# Predict the result of French elections

Sorry but this is a very rough draft written for myself.

## Introduction

Dimensions:

• Elections $$e = 1, \dots, E$$
• Parties $$p = 1, \dots, P$$
• Pollsters $$h=1, \dots, H$$
• Time $$t = t_0-N, \dots, t_0$$

Latent variables:

• Intercept with polls $$\iota$$
• Latent party $$p$$ popularity at day $$t$$ with polls: $$\mu_{p, t}$$
• House effect for model with polls $$\alpha_k$$ where $$k=1, \dots, n_{pollsters}$$
• Intercept with results and fundamentals $$\tilde{\iota}$$
• House effect for model with results and fundamentals $$\tilde{\alpha}_k$$
• Poll biais (what is this?)
• Latent party $$m$$ popularity at day $$t$$ with fundamentals: $$\tilde{\mu}_{m, t}$$

We integrate two different models:

• A model that aggregates polls and tries to infer the "true" intentions
• A model that uses fundamental data to predict the results on election days
• Both models are integrated as we relate the results to the "true" intention at time $$T$$ of the election, which is connected to the intentions at previous time steps.

We use Gaussian processes to model the time evolution of the different parameters.
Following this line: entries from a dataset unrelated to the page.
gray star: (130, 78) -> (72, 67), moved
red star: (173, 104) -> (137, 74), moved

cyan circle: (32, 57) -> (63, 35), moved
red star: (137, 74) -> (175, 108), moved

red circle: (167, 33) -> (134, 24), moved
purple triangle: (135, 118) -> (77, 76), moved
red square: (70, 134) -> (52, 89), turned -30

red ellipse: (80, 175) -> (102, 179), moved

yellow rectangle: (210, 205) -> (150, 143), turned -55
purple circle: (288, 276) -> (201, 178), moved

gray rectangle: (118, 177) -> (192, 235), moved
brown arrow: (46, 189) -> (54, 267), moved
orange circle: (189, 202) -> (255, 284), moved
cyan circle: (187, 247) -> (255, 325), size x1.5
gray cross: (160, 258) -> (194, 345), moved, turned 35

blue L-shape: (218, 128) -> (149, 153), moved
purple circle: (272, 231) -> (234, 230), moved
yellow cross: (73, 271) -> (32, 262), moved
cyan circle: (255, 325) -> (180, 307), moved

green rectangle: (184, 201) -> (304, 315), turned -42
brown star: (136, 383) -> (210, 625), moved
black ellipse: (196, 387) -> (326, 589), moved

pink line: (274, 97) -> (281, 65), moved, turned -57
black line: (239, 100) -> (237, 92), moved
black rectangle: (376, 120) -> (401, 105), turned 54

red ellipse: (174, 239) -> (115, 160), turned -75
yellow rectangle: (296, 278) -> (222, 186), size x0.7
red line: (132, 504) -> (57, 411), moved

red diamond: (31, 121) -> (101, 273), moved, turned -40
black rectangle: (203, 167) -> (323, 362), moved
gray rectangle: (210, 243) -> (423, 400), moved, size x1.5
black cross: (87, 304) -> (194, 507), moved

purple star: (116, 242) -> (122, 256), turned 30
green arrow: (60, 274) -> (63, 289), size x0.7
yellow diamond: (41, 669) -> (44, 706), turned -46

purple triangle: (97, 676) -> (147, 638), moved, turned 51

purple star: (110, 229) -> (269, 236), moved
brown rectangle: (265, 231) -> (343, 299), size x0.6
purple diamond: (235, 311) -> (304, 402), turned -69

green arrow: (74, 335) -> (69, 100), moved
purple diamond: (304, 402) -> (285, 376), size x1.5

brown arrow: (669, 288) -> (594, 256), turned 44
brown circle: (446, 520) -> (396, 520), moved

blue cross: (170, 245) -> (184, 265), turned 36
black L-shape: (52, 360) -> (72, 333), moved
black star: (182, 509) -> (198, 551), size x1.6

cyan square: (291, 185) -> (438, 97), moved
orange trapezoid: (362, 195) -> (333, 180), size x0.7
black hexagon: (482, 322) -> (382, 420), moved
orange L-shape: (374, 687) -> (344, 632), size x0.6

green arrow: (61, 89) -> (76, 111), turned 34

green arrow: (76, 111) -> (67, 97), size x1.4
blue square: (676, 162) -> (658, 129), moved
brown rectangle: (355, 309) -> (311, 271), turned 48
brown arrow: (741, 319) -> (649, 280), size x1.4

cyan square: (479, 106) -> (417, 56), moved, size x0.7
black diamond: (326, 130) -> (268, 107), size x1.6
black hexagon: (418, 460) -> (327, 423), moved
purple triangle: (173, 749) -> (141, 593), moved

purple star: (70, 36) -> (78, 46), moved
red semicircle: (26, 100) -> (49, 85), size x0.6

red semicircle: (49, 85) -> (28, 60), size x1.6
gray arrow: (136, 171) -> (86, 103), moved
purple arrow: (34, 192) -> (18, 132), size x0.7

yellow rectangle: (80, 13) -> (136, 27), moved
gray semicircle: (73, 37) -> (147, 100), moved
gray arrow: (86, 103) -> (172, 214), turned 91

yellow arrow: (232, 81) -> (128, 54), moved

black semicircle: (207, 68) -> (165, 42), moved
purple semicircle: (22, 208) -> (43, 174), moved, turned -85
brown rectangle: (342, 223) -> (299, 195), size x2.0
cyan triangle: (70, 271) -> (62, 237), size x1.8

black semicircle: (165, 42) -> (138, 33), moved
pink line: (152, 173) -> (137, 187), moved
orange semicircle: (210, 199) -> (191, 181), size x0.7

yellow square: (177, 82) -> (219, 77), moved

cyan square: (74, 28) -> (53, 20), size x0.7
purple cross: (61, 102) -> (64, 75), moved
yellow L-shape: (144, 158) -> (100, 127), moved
However:

• We use 1D gaussian processes, one for each party where we could use a multidimensional GP with a dense covariance matrix instead (and thus model the 'transfers');
• We use the Squared exponential kernel but the Ornstein-Uhlenbeck kernel should be more adaptated as a stochastic process. We could also try a non-stationary kernel as the Wiener kernel (I don't see why the distribution should be stationary here)
• The value of the parameter is the sum of three parameters modeled by GPs with different timescales. Can we do better than this?

## Intercepts

\begin{align*} \sigma_{\iota} &\sim \operatorname{HalfNormal}(0.5)\\ \iota_{e,p} &\sim \operatorname{ZeroSumNormal}(0, \sigma_{\iota}) \end{align*} \begin{align*} \sigma_{\tilde{\iota}} &\sim \operatorname{HalfNormal}(0.5)\\ \tilde{\iota}_{p} &\sim \operatorname{ZeroSumNormal}(0, \sigma_{\tilde{\iota}}) \end{align*}

## House effect

The systemic poll biais shared by every pollster for each political party:

$$\zeta_{p} \sim \operatorname{ZeroSumNormal}(0, 0.15)$$

The house effet per party

$$\epsilon_{h,p} \sim \operatorname{ZeroSumNormal}(0, 0.15)$$

And the house effect per (election, party)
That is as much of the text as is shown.